The Bottom Line: S&P Global Ratings becomes the third credit rating agency to issue ESG credit indicators intended to inform the CRA’s assessment of creditworthiness.
S&P Global Ratings becomes third credit rating agency to issue ESG credit-related indicators
S&P Global Ratings became the third credit rating agency (CRA), after Fitch Ratings and Moody’s Investors, to introduce ESG credit-related indicators. In an announcement made on April 28, 2021, S&P Global announced that starting from September 2021, it will issue so called ESG Credit Indicators applicable to corporate and sovereign rated entities and, where relevant, at the transaction level. The ESG credit indicators are intended to add transparency and help explain the influence of ESG factors on S&P’s credit rating analysis. Currently, S&P includes qualitative ESG insights in many of its credit rating reports. As noted by S&P, ESG Credit Indicators “will not affect our credit ratings because they do not belong in our credit rating methodologies. Instead, they will reflect our qualitative assessment—determined during a rating review, typically by a rating committee-about whether ESG factors have a neutral, positive, or negative influence on the key components of our credit rating analysis specific to each entity or transaction.” The ESG credit indicators, which don’t apply to structured finance transactions, will be in the form of alpha-numerical designations for E, S and G factors ranging from 1 (positive) to 5 (strongly negative). Refer to Chart 1.
S&P’s ESG Credit Indicators, along with Fitch Ratings’ Relevance Scores and Moody’s Credit Impact Scores are each linked to the credit rating agency’s core credit ratings. These incorporate all material credit considerations that have a material impact on credit quality, including ESG risks and opportunities, and represent an assessment of an entity’s ability to repay financial obligations in full and on time. Credit ratings are forward-looking opinions that extend over some time interval. These may vary from one CRA to the next. For example, time intervals may extend from a three-to-five year horizon to the most forward looking perspective that visibility of risks and opportunities may permit.
ESG ratings and scores issues by firms like MSCI and Sustainalytics are not linked to credit assessments. In the case of MSCI, for example, the ratings are designed to measure a company’s resilience to long-term, industry material environmental, social and governance (ESG) risks.
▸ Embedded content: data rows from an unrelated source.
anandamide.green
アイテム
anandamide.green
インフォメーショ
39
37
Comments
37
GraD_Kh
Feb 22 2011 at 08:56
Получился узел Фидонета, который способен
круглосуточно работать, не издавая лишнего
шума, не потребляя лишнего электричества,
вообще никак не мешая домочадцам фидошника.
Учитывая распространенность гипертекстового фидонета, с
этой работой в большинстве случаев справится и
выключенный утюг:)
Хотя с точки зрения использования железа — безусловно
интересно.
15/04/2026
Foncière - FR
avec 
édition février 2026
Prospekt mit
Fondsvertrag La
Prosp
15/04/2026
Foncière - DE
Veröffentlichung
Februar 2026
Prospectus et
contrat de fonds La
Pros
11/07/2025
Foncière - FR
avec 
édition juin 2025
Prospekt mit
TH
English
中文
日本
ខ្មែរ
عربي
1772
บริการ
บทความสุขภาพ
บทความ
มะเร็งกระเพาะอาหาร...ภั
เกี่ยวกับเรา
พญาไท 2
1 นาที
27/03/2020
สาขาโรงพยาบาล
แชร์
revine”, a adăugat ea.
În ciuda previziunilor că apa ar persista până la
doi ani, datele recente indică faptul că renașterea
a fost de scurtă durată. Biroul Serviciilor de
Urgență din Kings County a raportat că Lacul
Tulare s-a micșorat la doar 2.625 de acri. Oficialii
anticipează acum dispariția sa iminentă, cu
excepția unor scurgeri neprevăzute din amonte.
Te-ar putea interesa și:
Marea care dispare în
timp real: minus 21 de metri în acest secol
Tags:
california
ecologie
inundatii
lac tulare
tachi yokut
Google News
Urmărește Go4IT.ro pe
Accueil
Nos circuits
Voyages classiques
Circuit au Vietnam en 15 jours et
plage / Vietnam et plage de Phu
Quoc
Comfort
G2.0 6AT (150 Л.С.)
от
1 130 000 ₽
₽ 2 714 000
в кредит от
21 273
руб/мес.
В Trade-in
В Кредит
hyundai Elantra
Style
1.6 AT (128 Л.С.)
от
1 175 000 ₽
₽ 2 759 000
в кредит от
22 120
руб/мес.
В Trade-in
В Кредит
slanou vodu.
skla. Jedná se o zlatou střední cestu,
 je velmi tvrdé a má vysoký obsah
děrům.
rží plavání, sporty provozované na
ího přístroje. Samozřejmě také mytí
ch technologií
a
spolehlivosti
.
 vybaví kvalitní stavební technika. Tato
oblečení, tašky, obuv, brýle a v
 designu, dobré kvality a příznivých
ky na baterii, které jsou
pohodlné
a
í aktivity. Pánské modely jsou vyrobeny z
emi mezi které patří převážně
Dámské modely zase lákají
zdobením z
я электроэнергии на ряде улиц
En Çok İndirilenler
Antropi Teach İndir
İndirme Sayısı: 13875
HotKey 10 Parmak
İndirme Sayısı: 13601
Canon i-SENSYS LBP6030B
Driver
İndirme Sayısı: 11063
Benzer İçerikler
Similarly, the ESG Risk Ratings issued by Sustainalytics, which are absolute ratings, measure a company’s exposure to industry-specific material ESG risks and how well a company is managing those risks. Still, the CRA credit related indicators or scores also attempt to capture and describe ESG risks. Over time, it will be instructive to understand the nature of the relationship, if any, between ESG credit-related indicators and ESG ratings or scores.